- Born: November 22, 1990 (age 35) Fraser, Michigan
- Education: Fraser High School
- Alma mater: Florida Institute of Technology (BS, MS)
- Occupation: Meteorologist
- Years active: 2016-present
- Employer: NBC News
- Awards: Emmy Award^{[citation needed]}

= Angie Lassman =

American meteorologist (born 1990)

Angie Lassman (born November 22, 1990) is an American television meteorologist who works for NBC News. She appears on the Saturday edition of Today and on NBC News Now on weekdays. Additionally, she serves as a fill-in for Al Roker and Dylan Dreyer. She also appears on NBC Nightly News. Lassman joined NBC News in November 2022 after working at NBC station WTVJ in Miami, Florida, since 2016.

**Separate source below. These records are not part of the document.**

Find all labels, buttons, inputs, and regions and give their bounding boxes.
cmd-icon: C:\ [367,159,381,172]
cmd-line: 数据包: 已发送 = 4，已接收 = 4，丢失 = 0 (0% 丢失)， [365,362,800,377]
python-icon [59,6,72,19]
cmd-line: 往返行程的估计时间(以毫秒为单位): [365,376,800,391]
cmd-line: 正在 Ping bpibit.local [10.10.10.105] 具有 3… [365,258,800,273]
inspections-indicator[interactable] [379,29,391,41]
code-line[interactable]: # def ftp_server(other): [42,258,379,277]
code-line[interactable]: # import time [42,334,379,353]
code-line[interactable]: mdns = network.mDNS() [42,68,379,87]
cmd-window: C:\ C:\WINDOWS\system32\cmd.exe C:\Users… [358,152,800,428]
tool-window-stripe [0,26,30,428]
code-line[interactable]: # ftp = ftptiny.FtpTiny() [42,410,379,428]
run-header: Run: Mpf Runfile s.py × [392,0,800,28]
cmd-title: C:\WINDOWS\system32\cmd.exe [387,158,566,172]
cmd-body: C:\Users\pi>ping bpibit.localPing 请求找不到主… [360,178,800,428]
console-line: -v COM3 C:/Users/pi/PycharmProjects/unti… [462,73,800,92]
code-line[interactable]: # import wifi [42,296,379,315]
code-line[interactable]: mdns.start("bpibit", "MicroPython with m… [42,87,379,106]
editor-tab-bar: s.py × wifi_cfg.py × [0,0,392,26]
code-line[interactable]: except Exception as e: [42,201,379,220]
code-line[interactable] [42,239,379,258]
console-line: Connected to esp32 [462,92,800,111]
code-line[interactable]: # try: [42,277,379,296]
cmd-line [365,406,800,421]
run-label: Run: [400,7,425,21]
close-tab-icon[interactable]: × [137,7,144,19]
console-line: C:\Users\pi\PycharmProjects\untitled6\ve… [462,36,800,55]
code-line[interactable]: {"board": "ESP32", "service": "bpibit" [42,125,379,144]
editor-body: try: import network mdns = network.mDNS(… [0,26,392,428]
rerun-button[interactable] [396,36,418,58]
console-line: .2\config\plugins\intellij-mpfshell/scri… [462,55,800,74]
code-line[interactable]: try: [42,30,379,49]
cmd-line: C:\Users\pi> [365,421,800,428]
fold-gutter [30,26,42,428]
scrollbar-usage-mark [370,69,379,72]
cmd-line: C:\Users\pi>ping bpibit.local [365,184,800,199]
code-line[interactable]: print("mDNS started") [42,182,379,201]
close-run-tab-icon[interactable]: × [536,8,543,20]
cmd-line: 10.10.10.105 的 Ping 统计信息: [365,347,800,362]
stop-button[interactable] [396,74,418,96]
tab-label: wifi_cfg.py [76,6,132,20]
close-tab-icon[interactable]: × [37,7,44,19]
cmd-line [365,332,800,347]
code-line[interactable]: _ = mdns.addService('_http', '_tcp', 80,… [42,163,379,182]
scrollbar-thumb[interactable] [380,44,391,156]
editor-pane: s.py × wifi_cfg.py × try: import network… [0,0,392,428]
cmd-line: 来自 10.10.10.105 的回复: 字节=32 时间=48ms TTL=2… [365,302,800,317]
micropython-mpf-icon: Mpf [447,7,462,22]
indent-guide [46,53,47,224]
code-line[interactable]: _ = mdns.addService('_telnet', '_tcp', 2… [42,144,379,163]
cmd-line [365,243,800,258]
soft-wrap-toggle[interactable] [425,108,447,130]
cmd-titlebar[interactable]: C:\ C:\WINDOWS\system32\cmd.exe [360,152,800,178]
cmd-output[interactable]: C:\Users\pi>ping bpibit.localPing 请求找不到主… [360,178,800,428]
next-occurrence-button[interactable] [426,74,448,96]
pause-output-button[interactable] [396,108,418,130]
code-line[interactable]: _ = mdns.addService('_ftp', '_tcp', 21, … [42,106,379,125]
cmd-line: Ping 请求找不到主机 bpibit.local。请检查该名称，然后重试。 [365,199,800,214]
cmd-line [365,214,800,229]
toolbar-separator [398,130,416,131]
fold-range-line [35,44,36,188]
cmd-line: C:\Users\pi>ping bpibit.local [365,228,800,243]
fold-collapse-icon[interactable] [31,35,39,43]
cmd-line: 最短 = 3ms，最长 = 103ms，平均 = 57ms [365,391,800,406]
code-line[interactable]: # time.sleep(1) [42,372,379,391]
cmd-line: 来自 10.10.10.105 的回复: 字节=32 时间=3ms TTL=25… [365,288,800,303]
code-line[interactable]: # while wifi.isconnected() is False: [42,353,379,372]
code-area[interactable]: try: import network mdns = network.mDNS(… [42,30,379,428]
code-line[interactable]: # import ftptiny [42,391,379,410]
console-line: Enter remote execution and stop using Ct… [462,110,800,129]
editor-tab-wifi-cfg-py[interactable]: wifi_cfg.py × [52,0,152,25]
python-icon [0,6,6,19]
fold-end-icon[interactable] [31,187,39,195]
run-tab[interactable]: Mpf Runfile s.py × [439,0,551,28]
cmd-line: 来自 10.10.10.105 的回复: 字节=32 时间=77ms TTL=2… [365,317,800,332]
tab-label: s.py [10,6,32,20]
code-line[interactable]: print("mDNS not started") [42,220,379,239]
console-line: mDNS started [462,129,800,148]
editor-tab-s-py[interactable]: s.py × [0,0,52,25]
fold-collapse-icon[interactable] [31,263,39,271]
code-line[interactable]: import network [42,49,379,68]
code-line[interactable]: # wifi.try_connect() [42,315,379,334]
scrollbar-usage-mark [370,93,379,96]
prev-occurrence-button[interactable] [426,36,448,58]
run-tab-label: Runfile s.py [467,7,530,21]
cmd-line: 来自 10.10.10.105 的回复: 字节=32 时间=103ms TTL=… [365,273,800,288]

== Early life and education ==
Lassman was born and raised in Fraser, Michigan, and attended Fraser High School, where she played volleyball and basketball, and graduated in 2008. She earned a Bachelor of Science degree in meteorology with a minor in communications from Florida Institute of Technology in 2013. She went on to receive her Master of Science degree in meteorology from Florida Institute of Technology in 2014. From 2008 to 2013, Lassman competed on the Florida Tech Volleyball Team as a libero. She was a two-year team captain, finishing with 1,606 career digs, second highest in school history.

==Early career==
Angie held the role of weekday morning meteorologist at FOX 26 KNPN in Saint Joseph, Missouri to begin her career.